[Toybox] copy_file_range and (1<<30)

Fri Jan 10 15:09:49 PST 2025

On 1/10/25 15:40, enh wrote:
> On Fri, May 26, 2023 at 10:26 AM Rob Landley <rob at landley.net> wrote:
>>
>> On 5/25/23 19:08, enh via Toybox wrote:
>>> so i finally enabled copy_file_range for the _host_ toybox because someone
>>> pointed out that we copying 16GiB zip files around in the build, and even though
>>> obviously we should stop doing that, 30s seemed unreasonable, and coreutils cp
>>> "only" took 20s because of copy_file_range.
>>
>> Hardlinking them is not an option? :)
>>
>>> but toybox cp with copy_file_range still takes 25s. why?
>>>
>>>        if (bytes<0 || bytes>(1<<30)) len = (1<<30);
>>>
>>> the checkin comment being:
>>>
>>> Update comments and add "sanity check" from kernel commit f16acc9d9b376.
>>> (The kernel's been doing this since 2019, but older kernels may not, so...)
>>
>> The problem being that _before_ that commit, too big a sendfile didn't work
>> right (returned an error from the kernel?). I suspect my range check was just
>> the largest power of 2 that fit in the constraint...
> 
> is that true? the diff for that commit makes it look like it
> internally silently used `min(MAX_RW_COUNT, len)` which should be fine
> with the usual "subtract what was actually written" logic?
> 
> (libc++ just started to use copy_file_range(), and i asked whether
> they knew about this limit, and then couldn't explain why toybox has a
> special case...)

Let's see... grep for '1<<30' in lib, git annotate the file, search for 
the 1<<30... cut and paste the hash and do a ^1 to peel off that commit 
(sigh, I want a GUI/IDE tool for this where I could just click)... it 
was introduced in toybox commit 9b368059deec which says "Update comments 
and add "sanity check" from kernel commit f16acc9d9b376. (The kernel's 
been doing this since 2019, but older kernels may not, so...)"

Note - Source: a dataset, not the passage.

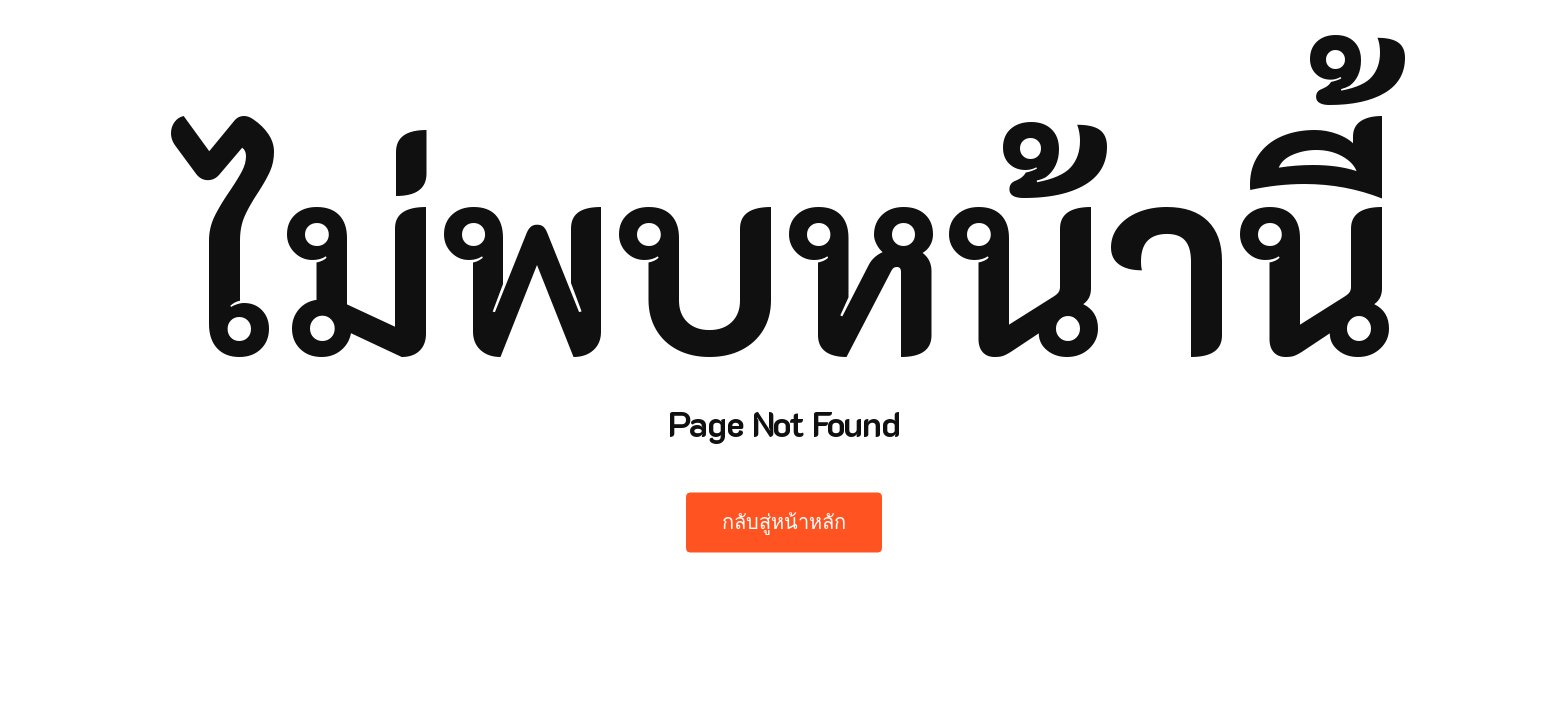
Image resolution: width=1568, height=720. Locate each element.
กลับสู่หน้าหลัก (784, 522)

The check from that kernel commit was:

+       return do_splice_direct(file_in, &pos_in, file_out, &pos_out,
+                               len > MAX_RW_COUNT ? MAX_RW_COUNT : len, 0);

And checking out that commit and searching for MAX_RW_COUNT :

include/linux/fs.h:#define MAX_RW_COUNT (INT_MAX & PAGE_MASK)

And of course:

include/asm-generic/page.h:#define PAGE_MASK	(~(PAGE_SIZE-1))

So they're using 2 gigs minus 4k, so yes 1<<30 (1 gig) is the largest 
power of 2 that fits within that constraint.

Is there a big performance difference between queueing up 1 gigabyte at 
a time and 2 gigabytes at a time? We can be exact, I just didn't want it 
to start going boing again on systems where PAGE_SIZE isn't 4k or some 
such. For a 16 gigabyte file it returns back into our code 16 times (vs 
8 times) which either way you'd THINK would take a grand total of like a 
milisecond even with switching overhead to deal with. A 5 second 
difference seems... odd? (If you've got zero readahead and zero 
writeback cacheing and you're on rotating media where a slight hitch 
costs a rotational delay then maybe? Even so, it should just be 16 extra 
rotations vs 8 extra rotations. A dog slow ancient hard drive was 1200 
rpm meaning 20 rps meaning 8 extra was less than half a second...)

I mean, IDEALLY the kernel would have a "repeat until spanked" -1 value 
where it just copies until EOF and stops bothering us, but the kernel 
didn't seem to offer that as an option last I checked...

>>> what the kernel _actually_ does though is clamp to MAX_RW_COUNT. which is
>>> actually (INT_MAX & PAGE_MASK). which i'm assuming changes for a non-4KiB page
>>> kernel?

Yeah, that. ^^^

The constraint is there because older kernels would error out on too big 
a value, rather than clamping, and I didn't want to query the kernel 
version and have two codepaths.

Rob